Ik hoop dat de ledenraad toch nog in overleg met elkaar gaat om de rechten van de leden en de verenigingen te beschermen tegen het besluit van het bestuur en dat ze het veranderingsproces kunnen vertragen en vooral ombuigen. Het bestuur zal wel weer tegen sputteren en dreigen met het schorsen van het debat. Dat was al eerder de tactiek. Ik hoop dat de ledenraadsleden het hun taak en roeping vinden om met hun laatste krachten de democratie binnen de KNLTB te redden. Verder hoop ik dat er nog tennissende advocaten zijn die zich in de zaak zouden willen verdiepen. Bijvoorbeeld over de vraag of de gang van zaken wel rechtsgeldig is. Conform de huidige statuten kan een besluit tot statutenwijziging zoals die nu op 9 februari behandeld gaat worden alleen in de officiële voorjaars- of najaarsvergadering genomen worden. De vergadering van 9 februari heeft deze status niet!

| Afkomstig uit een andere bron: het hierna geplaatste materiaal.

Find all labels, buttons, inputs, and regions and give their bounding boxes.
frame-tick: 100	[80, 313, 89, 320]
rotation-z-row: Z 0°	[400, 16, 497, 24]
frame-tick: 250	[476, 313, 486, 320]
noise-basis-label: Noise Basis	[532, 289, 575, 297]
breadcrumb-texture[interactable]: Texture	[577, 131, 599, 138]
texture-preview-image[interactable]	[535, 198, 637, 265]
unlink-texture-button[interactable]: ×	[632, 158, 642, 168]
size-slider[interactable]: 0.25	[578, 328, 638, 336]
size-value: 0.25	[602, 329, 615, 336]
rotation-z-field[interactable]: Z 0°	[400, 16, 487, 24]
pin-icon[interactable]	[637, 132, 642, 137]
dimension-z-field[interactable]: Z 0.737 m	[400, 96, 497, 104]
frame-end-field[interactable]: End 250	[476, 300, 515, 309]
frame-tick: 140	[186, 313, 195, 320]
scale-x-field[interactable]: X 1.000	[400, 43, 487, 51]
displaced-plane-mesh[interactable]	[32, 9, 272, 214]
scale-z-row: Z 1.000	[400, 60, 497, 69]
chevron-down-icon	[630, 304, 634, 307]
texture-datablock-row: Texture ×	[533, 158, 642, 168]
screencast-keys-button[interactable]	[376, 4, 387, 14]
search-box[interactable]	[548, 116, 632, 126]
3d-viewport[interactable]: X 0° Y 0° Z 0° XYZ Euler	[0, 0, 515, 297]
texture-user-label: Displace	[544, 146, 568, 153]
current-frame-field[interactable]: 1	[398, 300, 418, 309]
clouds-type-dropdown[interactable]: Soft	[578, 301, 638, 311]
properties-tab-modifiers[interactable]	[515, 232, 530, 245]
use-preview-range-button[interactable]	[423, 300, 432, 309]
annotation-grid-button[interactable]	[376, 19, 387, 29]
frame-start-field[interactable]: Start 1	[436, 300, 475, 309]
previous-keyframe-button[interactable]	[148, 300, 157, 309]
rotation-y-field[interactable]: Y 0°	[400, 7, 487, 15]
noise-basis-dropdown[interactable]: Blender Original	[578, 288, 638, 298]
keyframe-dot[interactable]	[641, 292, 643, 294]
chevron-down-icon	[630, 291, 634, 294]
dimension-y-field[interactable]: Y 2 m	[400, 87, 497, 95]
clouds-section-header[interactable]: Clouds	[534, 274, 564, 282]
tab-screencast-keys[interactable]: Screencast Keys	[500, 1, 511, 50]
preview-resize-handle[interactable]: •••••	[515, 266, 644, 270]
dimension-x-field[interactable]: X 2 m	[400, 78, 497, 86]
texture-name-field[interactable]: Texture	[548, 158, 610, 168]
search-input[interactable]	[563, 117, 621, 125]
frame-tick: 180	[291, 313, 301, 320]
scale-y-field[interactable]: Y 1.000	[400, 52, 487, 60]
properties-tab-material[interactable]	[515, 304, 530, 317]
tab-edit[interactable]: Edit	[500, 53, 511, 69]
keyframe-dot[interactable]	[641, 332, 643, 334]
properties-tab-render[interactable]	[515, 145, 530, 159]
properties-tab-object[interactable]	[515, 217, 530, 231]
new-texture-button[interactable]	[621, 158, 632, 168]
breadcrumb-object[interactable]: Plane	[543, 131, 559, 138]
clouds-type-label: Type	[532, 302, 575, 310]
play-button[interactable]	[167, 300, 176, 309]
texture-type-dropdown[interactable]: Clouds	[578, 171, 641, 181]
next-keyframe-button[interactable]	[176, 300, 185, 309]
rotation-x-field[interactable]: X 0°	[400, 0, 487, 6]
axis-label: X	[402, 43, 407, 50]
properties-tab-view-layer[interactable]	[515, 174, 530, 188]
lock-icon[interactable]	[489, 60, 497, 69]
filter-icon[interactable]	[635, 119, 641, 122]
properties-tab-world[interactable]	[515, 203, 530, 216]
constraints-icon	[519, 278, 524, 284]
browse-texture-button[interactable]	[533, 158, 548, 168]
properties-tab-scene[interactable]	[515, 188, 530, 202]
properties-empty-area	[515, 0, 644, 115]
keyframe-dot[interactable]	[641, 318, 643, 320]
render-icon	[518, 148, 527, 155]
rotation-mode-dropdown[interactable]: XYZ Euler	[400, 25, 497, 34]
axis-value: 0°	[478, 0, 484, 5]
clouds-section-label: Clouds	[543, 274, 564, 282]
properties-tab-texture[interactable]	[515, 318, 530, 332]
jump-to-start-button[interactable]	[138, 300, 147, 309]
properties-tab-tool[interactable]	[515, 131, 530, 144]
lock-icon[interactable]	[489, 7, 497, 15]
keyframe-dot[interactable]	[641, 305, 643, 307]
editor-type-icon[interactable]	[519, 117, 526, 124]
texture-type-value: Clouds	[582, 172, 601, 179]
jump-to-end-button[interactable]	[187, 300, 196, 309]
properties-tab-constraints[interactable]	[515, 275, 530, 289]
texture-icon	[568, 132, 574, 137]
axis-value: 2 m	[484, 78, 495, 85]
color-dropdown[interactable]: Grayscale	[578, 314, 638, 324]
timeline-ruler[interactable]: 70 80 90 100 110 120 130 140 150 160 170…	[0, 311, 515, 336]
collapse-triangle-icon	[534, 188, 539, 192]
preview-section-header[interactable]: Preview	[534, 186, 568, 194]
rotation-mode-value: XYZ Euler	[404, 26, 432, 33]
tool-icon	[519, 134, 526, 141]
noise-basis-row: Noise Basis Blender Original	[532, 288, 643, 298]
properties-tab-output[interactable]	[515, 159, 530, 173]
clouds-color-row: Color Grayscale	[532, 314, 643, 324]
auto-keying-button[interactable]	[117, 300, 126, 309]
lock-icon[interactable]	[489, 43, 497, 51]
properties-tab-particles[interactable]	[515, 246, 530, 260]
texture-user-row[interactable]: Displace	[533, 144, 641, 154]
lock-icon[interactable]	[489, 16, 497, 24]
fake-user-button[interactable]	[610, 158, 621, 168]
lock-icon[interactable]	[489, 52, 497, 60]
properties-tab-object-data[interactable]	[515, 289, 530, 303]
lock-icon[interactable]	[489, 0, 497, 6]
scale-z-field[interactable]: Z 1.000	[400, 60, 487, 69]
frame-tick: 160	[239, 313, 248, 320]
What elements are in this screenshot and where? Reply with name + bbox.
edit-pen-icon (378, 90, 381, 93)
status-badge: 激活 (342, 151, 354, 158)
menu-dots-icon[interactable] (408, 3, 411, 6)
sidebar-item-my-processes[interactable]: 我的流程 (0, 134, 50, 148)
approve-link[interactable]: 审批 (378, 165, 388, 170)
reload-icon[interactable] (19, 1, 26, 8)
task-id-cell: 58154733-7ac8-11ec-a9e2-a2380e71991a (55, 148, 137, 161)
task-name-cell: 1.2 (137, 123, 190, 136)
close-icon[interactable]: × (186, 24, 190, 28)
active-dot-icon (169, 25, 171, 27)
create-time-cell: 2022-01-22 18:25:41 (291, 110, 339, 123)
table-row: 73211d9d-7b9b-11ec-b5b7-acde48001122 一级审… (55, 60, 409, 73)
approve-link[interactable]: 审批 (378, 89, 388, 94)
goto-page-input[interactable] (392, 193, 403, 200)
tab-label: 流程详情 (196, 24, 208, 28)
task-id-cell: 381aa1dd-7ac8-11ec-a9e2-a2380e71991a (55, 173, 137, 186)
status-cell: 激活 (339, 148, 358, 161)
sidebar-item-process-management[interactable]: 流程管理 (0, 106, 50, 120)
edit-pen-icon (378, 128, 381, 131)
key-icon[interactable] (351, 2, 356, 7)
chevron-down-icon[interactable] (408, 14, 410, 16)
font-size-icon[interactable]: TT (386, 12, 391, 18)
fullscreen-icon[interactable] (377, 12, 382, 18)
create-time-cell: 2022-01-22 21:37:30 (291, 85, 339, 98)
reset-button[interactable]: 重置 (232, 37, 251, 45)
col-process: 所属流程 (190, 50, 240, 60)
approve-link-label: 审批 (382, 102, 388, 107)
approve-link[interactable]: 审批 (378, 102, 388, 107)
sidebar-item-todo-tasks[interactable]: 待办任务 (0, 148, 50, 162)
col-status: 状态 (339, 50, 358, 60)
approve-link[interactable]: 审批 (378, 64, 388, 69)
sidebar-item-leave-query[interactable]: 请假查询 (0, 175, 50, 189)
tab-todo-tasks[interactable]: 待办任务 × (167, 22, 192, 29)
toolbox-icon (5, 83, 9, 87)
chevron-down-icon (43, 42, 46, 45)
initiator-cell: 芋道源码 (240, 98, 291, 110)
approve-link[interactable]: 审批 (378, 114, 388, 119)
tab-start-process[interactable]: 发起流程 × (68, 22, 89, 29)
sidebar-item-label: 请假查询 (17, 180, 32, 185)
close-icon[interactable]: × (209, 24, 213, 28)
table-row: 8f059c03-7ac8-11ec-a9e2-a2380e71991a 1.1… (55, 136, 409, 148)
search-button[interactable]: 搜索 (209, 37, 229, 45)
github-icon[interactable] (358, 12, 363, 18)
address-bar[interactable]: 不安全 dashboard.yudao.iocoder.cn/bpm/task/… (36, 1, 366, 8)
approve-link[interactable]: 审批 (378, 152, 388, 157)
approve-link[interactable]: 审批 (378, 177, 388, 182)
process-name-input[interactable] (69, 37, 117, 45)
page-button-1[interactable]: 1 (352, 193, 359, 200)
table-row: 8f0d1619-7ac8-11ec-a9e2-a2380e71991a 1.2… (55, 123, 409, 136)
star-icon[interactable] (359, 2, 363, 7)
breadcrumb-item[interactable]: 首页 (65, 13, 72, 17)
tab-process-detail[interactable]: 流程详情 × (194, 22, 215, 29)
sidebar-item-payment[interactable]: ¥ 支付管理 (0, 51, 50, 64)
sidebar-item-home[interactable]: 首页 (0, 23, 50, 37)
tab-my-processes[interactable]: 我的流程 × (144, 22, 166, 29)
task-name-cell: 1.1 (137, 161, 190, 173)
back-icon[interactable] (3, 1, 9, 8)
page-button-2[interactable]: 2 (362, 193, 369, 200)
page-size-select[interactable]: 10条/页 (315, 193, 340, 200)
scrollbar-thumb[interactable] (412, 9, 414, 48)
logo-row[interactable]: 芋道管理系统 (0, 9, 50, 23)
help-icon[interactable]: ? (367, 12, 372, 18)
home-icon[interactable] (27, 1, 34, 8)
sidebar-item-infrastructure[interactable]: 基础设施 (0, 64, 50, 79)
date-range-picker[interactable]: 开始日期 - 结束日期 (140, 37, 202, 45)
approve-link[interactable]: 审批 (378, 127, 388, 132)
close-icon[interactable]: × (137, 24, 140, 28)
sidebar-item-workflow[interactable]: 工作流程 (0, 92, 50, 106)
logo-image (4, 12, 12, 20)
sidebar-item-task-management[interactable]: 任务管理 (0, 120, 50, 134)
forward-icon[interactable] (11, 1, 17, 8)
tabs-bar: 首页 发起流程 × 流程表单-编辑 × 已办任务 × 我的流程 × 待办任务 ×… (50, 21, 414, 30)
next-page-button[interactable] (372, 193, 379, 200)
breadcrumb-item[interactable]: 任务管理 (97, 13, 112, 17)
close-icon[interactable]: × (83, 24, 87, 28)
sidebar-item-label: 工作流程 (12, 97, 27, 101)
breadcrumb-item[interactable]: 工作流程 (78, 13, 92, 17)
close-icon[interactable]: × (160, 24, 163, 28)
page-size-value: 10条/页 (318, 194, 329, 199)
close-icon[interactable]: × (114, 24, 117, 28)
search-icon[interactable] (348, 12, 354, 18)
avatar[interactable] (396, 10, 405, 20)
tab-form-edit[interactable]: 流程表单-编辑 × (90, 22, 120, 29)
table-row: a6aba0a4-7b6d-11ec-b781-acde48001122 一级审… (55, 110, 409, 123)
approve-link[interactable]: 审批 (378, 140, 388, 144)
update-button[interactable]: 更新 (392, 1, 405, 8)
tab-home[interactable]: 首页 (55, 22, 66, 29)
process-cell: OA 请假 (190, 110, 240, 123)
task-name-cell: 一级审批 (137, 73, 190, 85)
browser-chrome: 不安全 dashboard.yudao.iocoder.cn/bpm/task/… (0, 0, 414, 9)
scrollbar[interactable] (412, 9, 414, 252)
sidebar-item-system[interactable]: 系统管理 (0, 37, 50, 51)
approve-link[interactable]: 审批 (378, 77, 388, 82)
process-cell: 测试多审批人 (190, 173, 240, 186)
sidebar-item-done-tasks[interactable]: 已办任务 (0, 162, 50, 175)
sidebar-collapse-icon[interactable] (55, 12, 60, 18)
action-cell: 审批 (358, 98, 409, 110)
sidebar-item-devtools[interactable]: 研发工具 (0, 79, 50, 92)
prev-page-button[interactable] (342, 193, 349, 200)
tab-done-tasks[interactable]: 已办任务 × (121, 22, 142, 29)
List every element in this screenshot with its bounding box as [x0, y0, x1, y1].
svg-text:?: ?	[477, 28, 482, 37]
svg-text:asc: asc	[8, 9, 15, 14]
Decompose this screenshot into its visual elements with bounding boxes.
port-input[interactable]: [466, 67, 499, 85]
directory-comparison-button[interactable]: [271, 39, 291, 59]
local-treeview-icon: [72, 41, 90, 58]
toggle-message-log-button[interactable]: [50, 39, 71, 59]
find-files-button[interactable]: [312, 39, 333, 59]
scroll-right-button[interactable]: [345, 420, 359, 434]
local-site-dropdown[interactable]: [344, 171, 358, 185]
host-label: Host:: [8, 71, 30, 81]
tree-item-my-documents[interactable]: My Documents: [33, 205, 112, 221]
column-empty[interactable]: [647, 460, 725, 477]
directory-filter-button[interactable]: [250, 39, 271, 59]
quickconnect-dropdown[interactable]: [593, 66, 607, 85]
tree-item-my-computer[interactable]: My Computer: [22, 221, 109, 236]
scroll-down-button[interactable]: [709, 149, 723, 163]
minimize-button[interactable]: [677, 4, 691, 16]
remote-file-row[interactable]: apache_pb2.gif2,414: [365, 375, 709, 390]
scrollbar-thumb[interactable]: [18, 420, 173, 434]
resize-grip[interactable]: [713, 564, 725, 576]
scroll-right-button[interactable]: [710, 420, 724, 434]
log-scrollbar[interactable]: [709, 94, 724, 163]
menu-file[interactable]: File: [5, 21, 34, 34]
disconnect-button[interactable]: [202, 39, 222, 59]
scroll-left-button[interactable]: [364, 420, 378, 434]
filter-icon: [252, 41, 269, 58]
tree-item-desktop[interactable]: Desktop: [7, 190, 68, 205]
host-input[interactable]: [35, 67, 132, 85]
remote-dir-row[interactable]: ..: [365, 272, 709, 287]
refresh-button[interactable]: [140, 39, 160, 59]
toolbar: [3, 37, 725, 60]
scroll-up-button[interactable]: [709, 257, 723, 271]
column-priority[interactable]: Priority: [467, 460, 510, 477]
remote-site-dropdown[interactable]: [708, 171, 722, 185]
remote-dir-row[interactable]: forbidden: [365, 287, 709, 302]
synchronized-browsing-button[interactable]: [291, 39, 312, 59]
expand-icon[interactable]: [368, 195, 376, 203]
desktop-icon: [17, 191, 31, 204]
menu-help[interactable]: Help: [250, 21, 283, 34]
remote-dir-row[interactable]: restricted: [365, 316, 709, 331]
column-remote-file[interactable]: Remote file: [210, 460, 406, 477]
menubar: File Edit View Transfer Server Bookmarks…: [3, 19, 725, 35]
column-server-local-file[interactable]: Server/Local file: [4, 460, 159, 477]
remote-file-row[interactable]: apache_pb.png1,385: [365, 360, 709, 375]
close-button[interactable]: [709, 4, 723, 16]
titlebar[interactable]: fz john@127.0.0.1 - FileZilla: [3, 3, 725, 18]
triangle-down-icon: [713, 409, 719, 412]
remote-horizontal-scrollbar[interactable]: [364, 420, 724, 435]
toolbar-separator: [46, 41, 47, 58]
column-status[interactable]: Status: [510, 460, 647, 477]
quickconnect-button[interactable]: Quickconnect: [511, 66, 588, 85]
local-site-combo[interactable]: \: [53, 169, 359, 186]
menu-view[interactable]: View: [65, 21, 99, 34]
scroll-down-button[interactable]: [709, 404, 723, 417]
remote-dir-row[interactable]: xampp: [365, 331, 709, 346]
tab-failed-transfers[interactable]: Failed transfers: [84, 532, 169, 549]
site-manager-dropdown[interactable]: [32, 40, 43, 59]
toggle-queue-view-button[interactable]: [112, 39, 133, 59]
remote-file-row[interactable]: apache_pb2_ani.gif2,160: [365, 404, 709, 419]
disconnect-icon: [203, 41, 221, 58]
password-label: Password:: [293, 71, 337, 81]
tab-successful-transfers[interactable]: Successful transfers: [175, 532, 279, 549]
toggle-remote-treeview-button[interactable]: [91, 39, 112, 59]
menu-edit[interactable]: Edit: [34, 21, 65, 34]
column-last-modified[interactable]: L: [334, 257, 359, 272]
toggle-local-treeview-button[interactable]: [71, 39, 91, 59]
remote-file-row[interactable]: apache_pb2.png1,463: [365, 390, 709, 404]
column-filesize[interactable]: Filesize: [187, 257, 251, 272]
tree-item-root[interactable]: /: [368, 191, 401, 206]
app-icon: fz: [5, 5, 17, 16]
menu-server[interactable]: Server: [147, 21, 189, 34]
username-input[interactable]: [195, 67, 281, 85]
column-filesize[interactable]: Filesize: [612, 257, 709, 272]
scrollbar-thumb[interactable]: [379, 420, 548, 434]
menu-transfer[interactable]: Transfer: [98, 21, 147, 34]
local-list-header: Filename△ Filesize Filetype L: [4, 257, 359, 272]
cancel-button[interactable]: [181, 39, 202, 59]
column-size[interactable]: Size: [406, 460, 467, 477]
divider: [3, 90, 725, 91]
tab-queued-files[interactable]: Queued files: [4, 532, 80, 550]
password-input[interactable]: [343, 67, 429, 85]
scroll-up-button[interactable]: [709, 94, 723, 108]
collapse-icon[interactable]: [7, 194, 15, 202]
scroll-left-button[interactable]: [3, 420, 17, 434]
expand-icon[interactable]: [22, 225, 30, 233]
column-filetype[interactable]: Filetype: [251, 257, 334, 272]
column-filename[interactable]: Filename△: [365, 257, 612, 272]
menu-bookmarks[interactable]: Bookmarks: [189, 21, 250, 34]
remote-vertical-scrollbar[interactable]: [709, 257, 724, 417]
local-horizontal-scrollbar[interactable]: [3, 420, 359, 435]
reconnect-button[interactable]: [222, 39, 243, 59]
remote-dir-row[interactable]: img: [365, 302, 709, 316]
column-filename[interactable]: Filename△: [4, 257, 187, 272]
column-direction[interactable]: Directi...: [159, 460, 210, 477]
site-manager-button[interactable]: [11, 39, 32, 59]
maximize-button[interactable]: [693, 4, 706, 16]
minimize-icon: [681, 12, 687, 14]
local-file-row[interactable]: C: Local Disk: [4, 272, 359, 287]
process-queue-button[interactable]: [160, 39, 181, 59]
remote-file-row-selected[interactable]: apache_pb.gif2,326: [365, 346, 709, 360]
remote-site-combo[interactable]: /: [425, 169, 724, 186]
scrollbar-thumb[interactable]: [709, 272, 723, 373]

HELP. Is er misschien ergens een advocaat die zich geroepen voelt om de democratische rechten van de leden en de verenigingen van de KNLTB te behartigen?

Het zou tevens een mooie zaak zijn voor de pers. Want wat publiciteit kan doen bleek wel uit de publiciteitsgolf over de privacywetgeving bij de KNLTB. Een dreigende rechtszaak werd op het nippertje voorkomen door een schikking. Hoewel het naar de buitenwereld toe veel beter was geweest als de rechtszaak door was gegaan. Dat had waarschijnlijk veel meer duidelijkheid gegeven aan alle leden, over wat de KNLTB nu wel en niet mag doen met hun persoonlijke gegevens. Misschien is de pers ook voor de democratie binnen de KNLTB nog de enige redding. Anders moeten we verder leven met de herinnering hoe mooi, democratisch, het vroeger was.